Jornal GGN – Sem as vestes verde-oliva, o general Eduardo Pazuello, ex-ministro da Saúde, chegou à sessão da CPI da Covid, na manhã desta quarta (19), preparado para uma difícil missão: responder aos questionamentos dos senadores evitando se auto-incriminar e, ao mesmo, sem comprometer o presidente da República, Jair Bolsonaro, pela gestão desastrosa da pandemia do novo coronavírus, que já tirou a vida de mais de 439 mil brasileiros até aqui.

Na primeira parte das perguntas do relator, o senador Renan Calheiros, Pazuello afirmou que tinha total autonomia e não recebeu nenhuma ordem de Bolsonaro para deixar de comprar qualquer vacina contra Covid-19. Citando o Conselho Federal de Medicana, ele defendeu a autonomia médica e a nota técnica emitida pelo Ministério da Saúde para uso da hidroxicloroquina em “doses seguras e não na fase aguda” da doença. Ele também negou participação de Carlos Bolsonaro em reuniões sobre a pandemia ou a existência de um gabinete paralelo.

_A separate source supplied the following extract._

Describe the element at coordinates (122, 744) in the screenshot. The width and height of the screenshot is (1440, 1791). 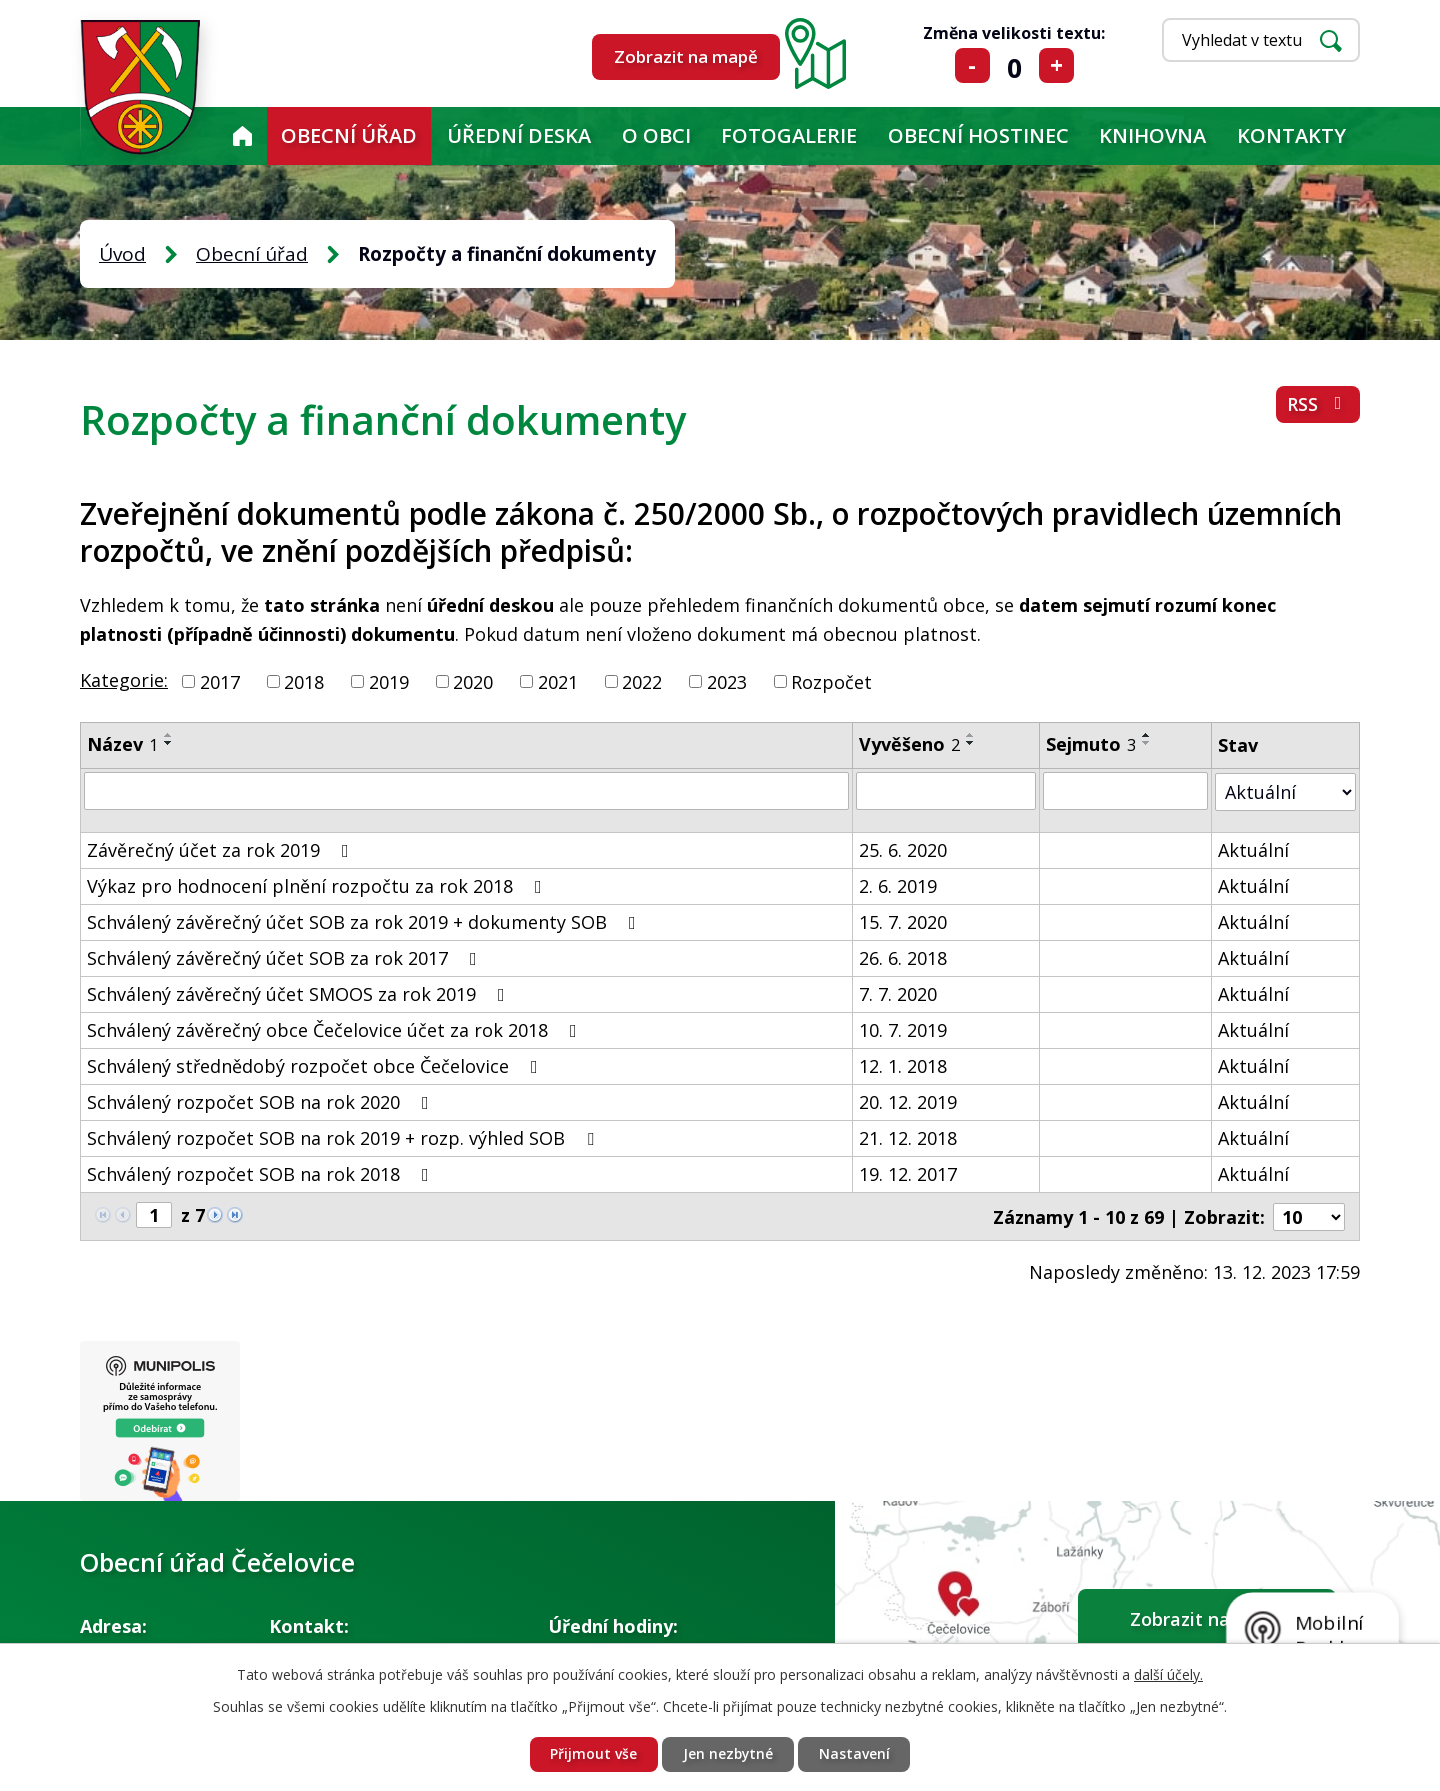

Ao mesmo tempo em que disse que tinha todo o poder necessário para cuidar da gestão da pandemia, Pazuellou atribuiu a responsabilidade pela falta de testagem em massa, decisões sobre restrições de serviços não essenciais e outros problemas na pandemia aos governadores e prefeitos. Ele também deu uma pirueta para explicar o dia em que foi desautorizado por Bolsonaro na assinatura de um protocolo de intenção de compra da Coronavac, a vacina do Butantan com a chinesa Sinovac.

Em outro ponto polêmico, o general negou reiteradamente que tenha deixado a Pfizer sem respostas sobre as ofertas de 70 milhões de doses de vacinas contra Covid, mas foi pego informando equivocadamente que o Tribunal de Contas da União teria emitido parecer contrário à compra das vacinas por causa das “cláusulas leoninas”.

Pazuello ainda admitiu que negociou menos vacina do que poderia, via consórcio Covax Facility, porque achou os preços muito caros. Com isso, em vez de comprar vacinas para 40% da população, ele adquiriu para apenas 10%. Ele também afirmou que tinha responsabilidade pelas ações da pandemia voltadas à Saúde. Mas a resposta à crise demandava outras ações, e cada ministério tinha autonomia para planejar e executar. “Era uma orquestra”, disse.

Confira alguns trechos abaixo:

ORDENS DE BOLSONARO/AUTONOMIA

“Em hipótese alguma. O presidente nunca me deu ordens direta para nada. Acredito que a relação com o presidente poderia ser maior ainda, mas os cargos são complicados, as agendas são complicadas, e eu o via a cada duas semanas. Se eu pudesse voltar atrás, eu iria mais vezes atrás do presidente para conversar.”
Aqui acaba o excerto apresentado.